= Task instructions =
Return each line of the entries that holds the string "special".

-------- The records

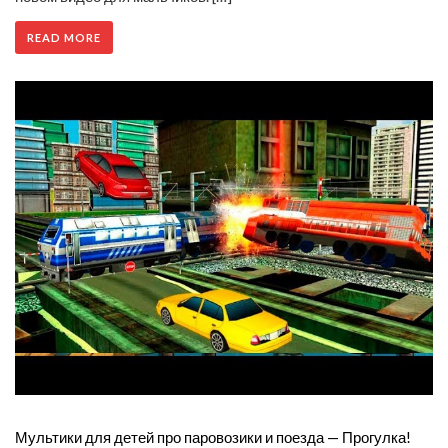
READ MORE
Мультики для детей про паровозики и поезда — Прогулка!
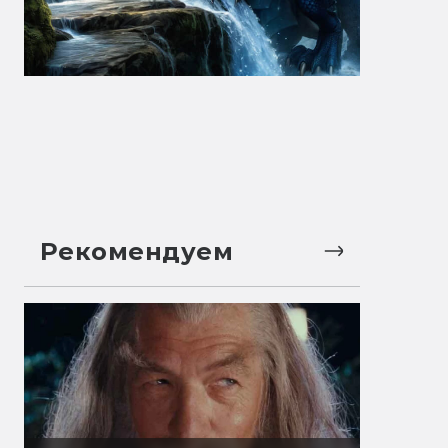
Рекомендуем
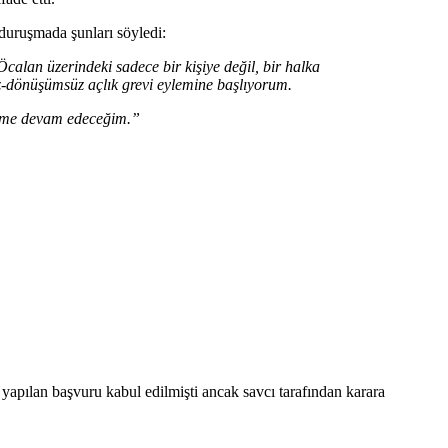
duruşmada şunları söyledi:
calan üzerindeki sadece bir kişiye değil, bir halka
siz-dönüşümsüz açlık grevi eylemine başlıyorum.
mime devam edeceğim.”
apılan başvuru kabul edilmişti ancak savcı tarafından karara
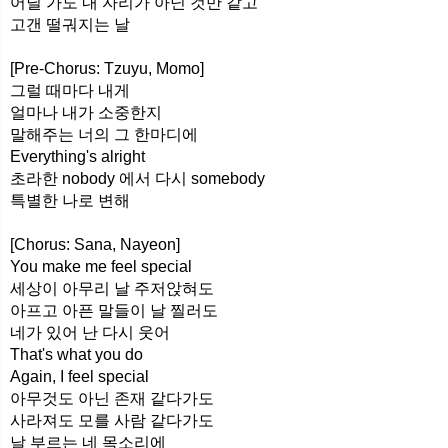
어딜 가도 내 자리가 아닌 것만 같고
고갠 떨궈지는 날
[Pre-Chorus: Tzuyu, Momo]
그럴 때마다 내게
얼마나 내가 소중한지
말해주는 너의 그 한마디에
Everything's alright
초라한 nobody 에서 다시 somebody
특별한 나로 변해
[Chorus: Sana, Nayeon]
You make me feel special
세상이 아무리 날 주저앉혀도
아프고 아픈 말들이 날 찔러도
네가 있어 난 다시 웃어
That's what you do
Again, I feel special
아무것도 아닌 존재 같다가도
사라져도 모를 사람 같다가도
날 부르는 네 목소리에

----------------

= Task solution =
You make me feel special
Again, I feel special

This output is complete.